Olympic archery athletes preview: #3 Asia
Read the rest of our regional roster previews:
Continent: #3 Asia
Number of athletes: 43
Number of nations: 16
Number of first-time nations: 1
The One-to-beat
Korea, of course. Specifically, the recurve women’s team. Since the team event was introduced in 1988, at Korea’s home Games in Seoul, the Korean recurve women have won every single available gold medal. In Rio, they’ll go for an eighth in a row. They are, literally, unbeaten.
The story
London 2012 Paralympic Champion Zahra Nemati plans to do the double at Rio 2016, and compete at both the Olympic and Paralympic Games. She was announced as Iran’s flagbearer at the Olympic opening ceremony early on in the process.
The first Paralympian to compete at the Olympic was New Zealand’s Neroli Fairhall, who was a Paralympic runner and archer in 1980, and then attended the Los Angeles 1984 Olympics as an archer, too.
The Nations
A nation-by-nation run-down of the continent’s athletes, history and a target, which – if achieved – would mean a really successful archery competition in Rio. Medal count is taken from the modern era, post-1972
Bangladesh
Athletes: Shamoli Ray (woman)
Olympic record: 0 medals
Intel: One of just five Bangladeshi athletes, across all the Olympic sports, at Rio 2016, 22-year-old Shamoli was given a Tripartite invitation to the Games.

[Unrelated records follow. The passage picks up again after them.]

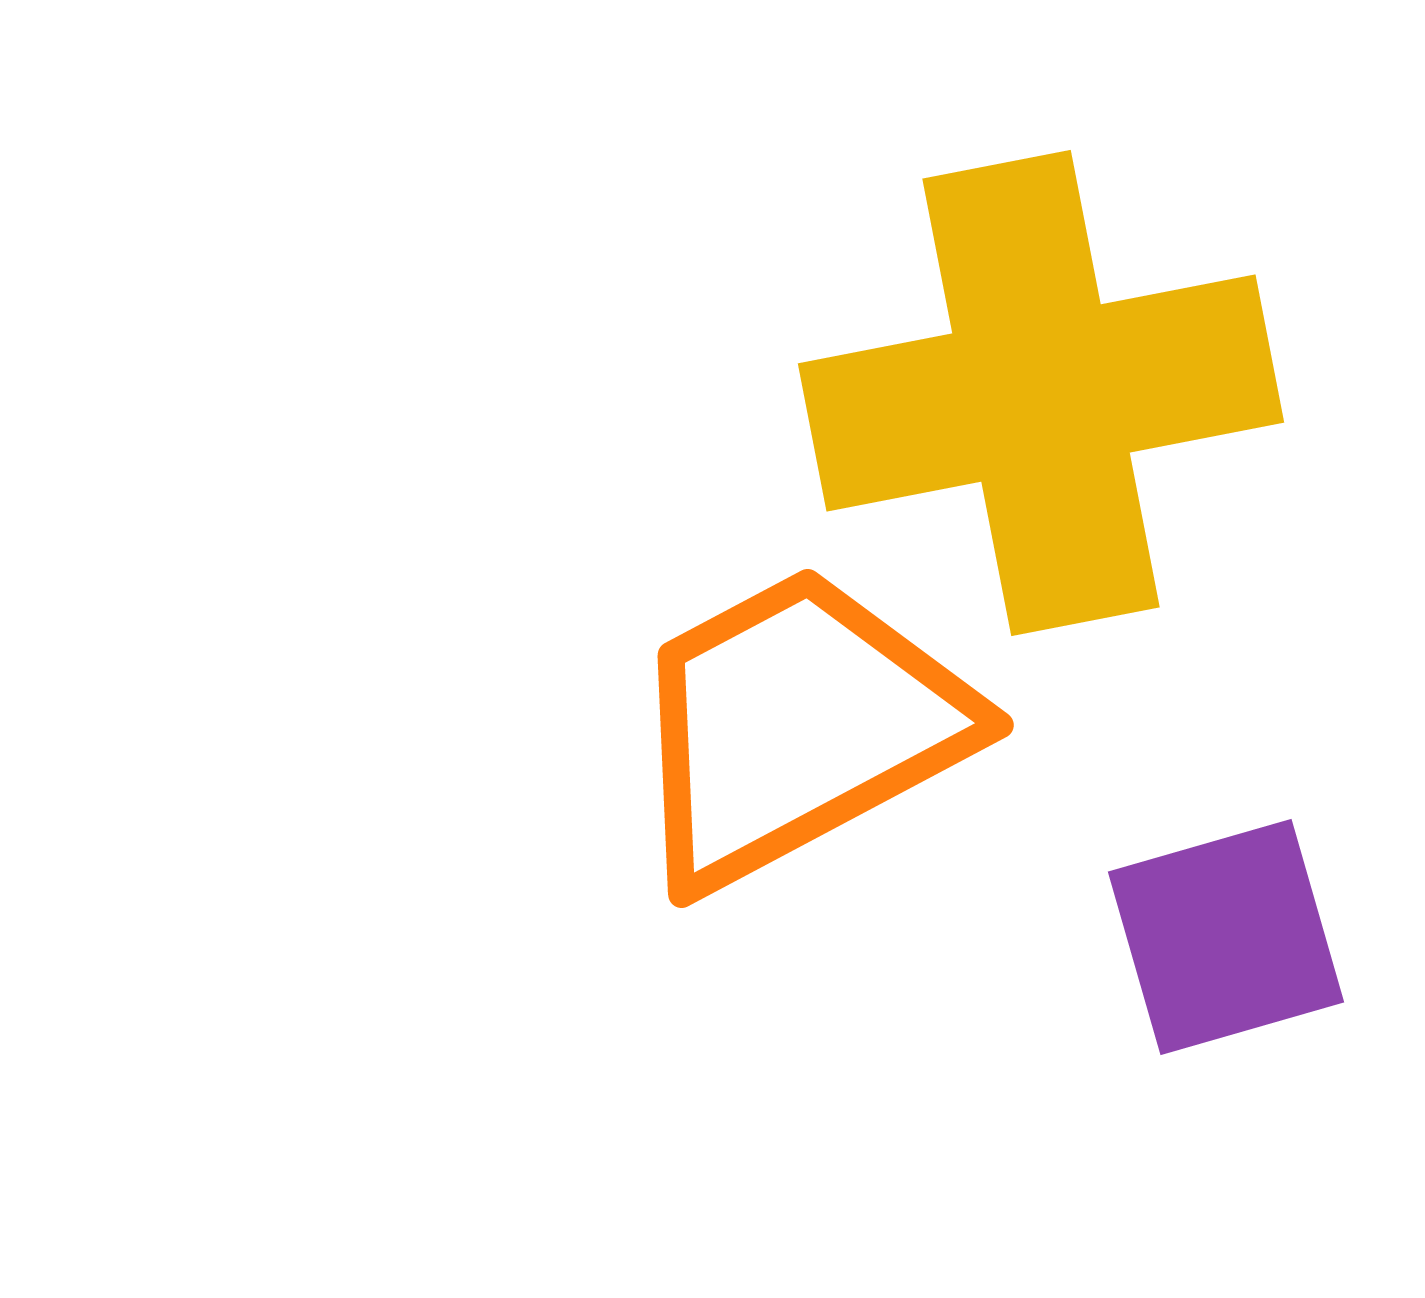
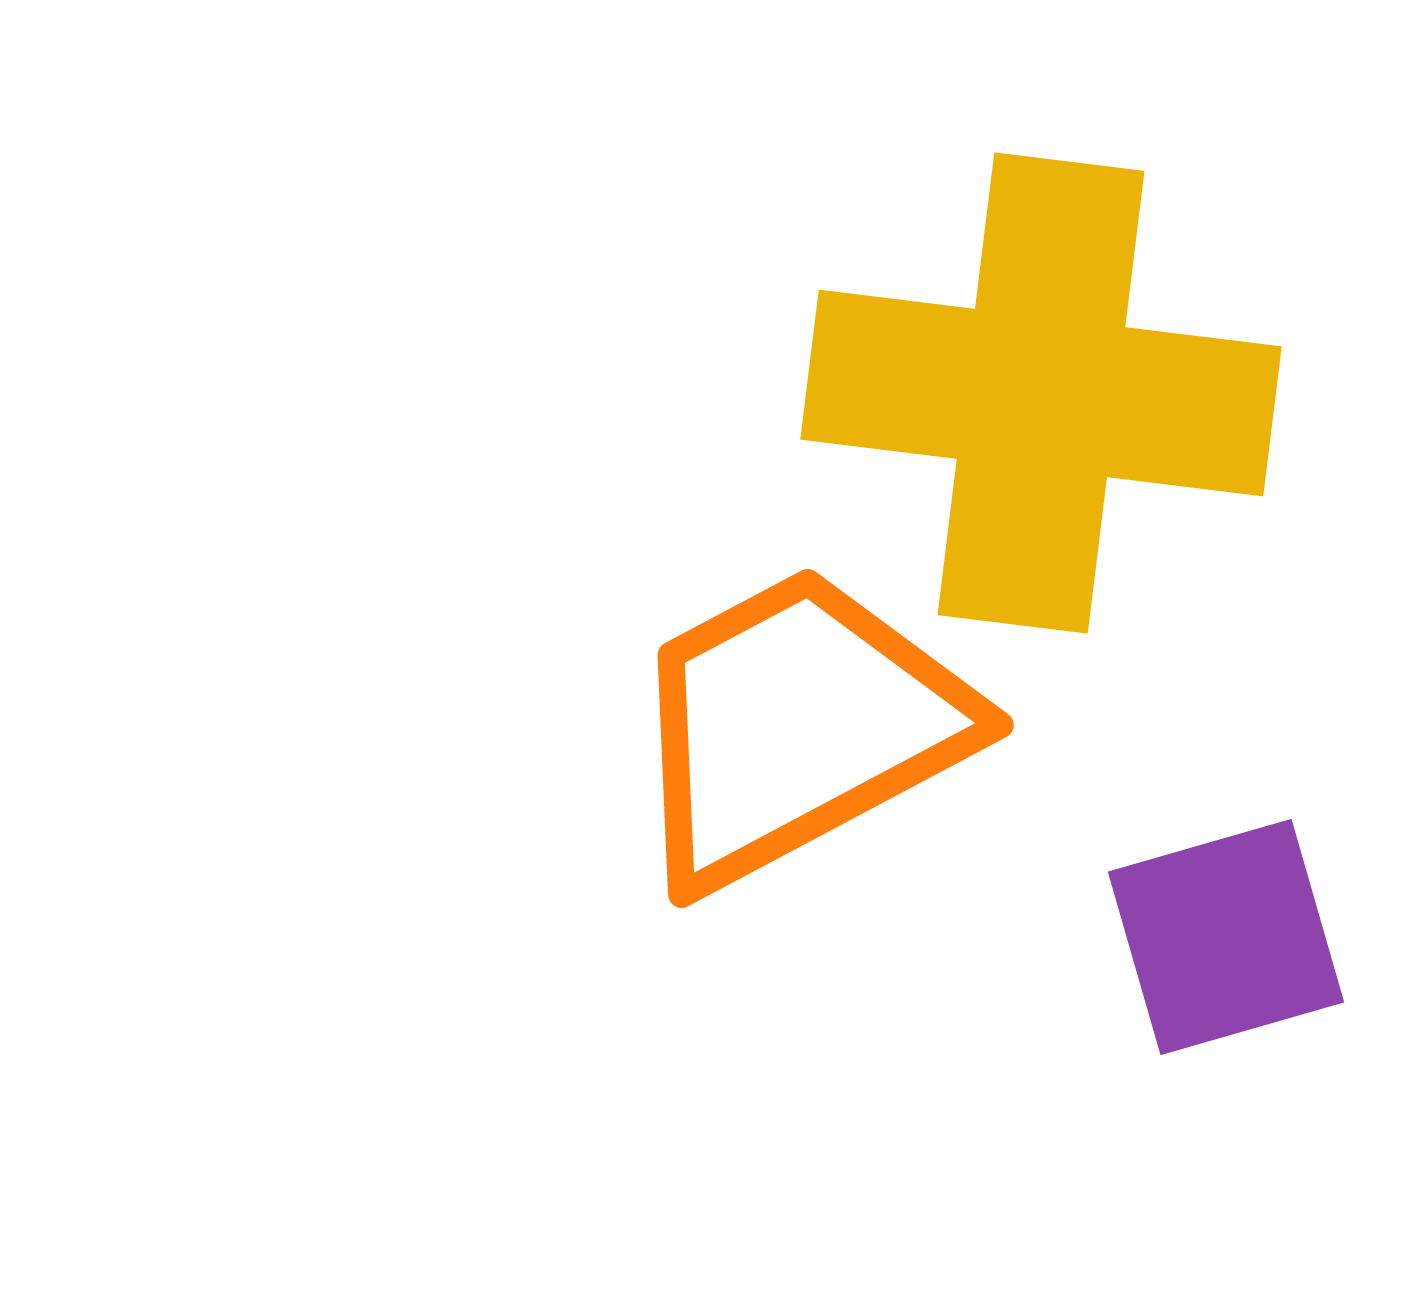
yellow cross: rotated 18 degrees clockwise
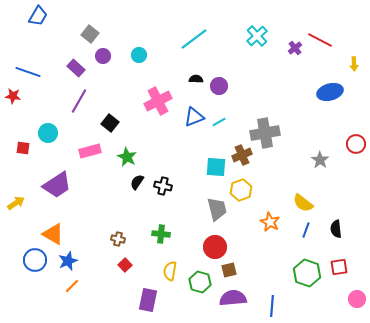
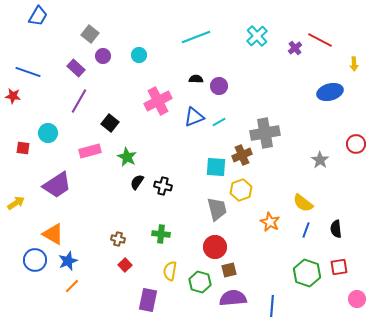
cyan line at (194, 39): moved 2 px right, 2 px up; rotated 16 degrees clockwise
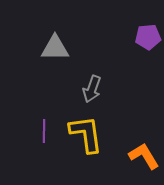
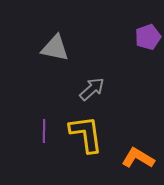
purple pentagon: rotated 15 degrees counterclockwise
gray triangle: rotated 12 degrees clockwise
gray arrow: rotated 152 degrees counterclockwise
orange L-shape: moved 6 px left, 2 px down; rotated 28 degrees counterclockwise
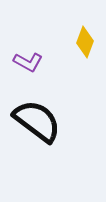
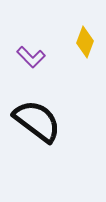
purple L-shape: moved 3 px right, 5 px up; rotated 16 degrees clockwise
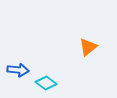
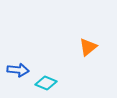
cyan diamond: rotated 15 degrees counterclockwise
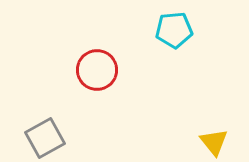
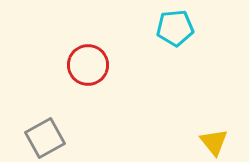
cyan pentagon: moved 1 px right, 2 px up
red circle: moved 9 px left, 5 px up
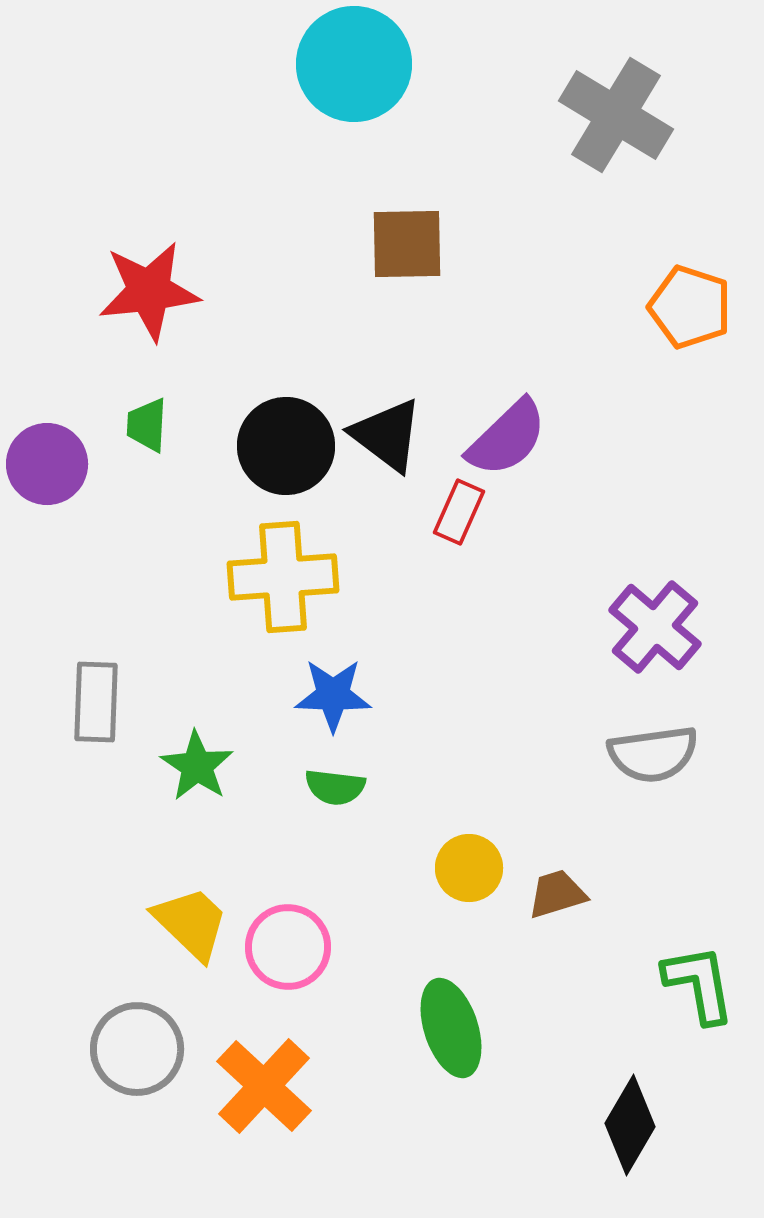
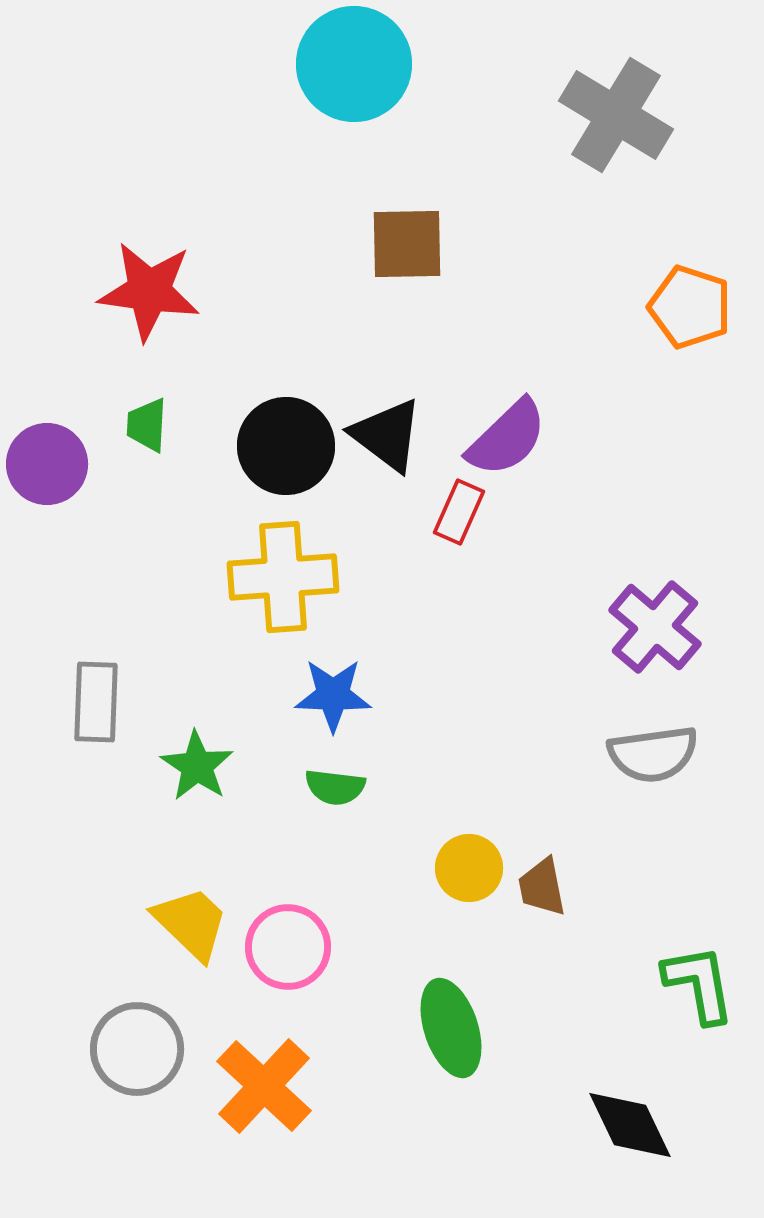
red star: rotated 14 degrees clockwise
brown trapezoid: moved 15 px left, 7 px up; rotated 84 degrees counterclockwise
black diamond: rotated 56 degrees counterclockwise
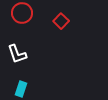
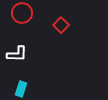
red square: moved 4 px down
white L-shape: rotated 70 degrees counterclockwise
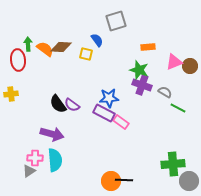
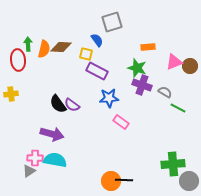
gray square: moved 4 px left, 1 px down
orange semicircle: moved 1 px left; rotated 66 degrees clockwise
green star: moved 2 px left, 2 px up
purple rectangle: moved 7 px left, 42 px up
cyan semicircle: rotated 75 degrees counterclockwise
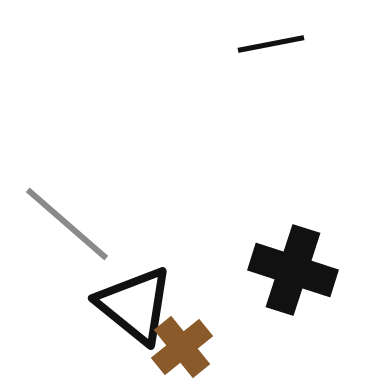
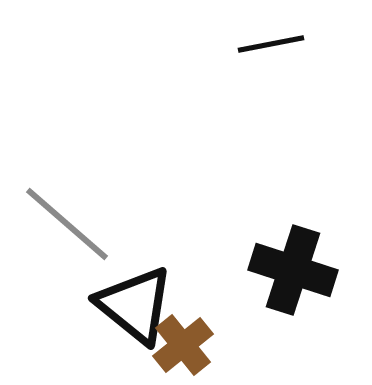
brown cross: moved 1 px right, 2 px up
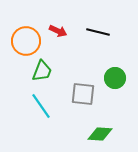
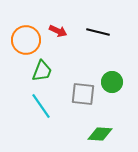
orange circle: moved 1 px up
green circle: moved 3 px left, 4 px down
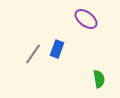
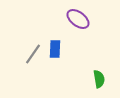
purple ellipse: moved 8 px left
blue rectangle: moved 2 px left; rotated 18 degrees counterclockwise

She the first female archer, and second archer, from the nation to shoot at the Olympics.
Target: 630+ on ranking round
Bhutan
Athletes: Karma (woman)
Olympic record: 0 medals
Intel: A beautiful name to go with a beautiful country – and one that’s competed in the archery competition at the Olympics since 1984.
Karma said that from the day she started archery, she “always wanted to make it to the Olympics”.
The last (and only) Bhutanese woman to win a match at the Games was Tshering Choden in 2004.
Target: Second round – women
China
Athletes: Cao Hui, Wu Jiaxin, Qi Yuhong (women); Xing Yu, Gu Xuesong, Wang Dapeng (men)
Olympic record: 9 medals – 1 gold, 6 silver, 2 bronze
Intel: A second-place for the Chinese recurve women’s team at London was the fourth time – and the third in a row – that the nation was beaten to that Olympic crown by Korea.
Is 2016 the year that the Korean women finally crack? Have these Chinese women, all first-time Olympians, got what it takes to force Korea’s hand.
Target: Two medals
Indonesia
Athletes: Ika Rochmawati (woman); Riau Ega Agatha, Hendra Purnama, Muhammad Wijaya (men)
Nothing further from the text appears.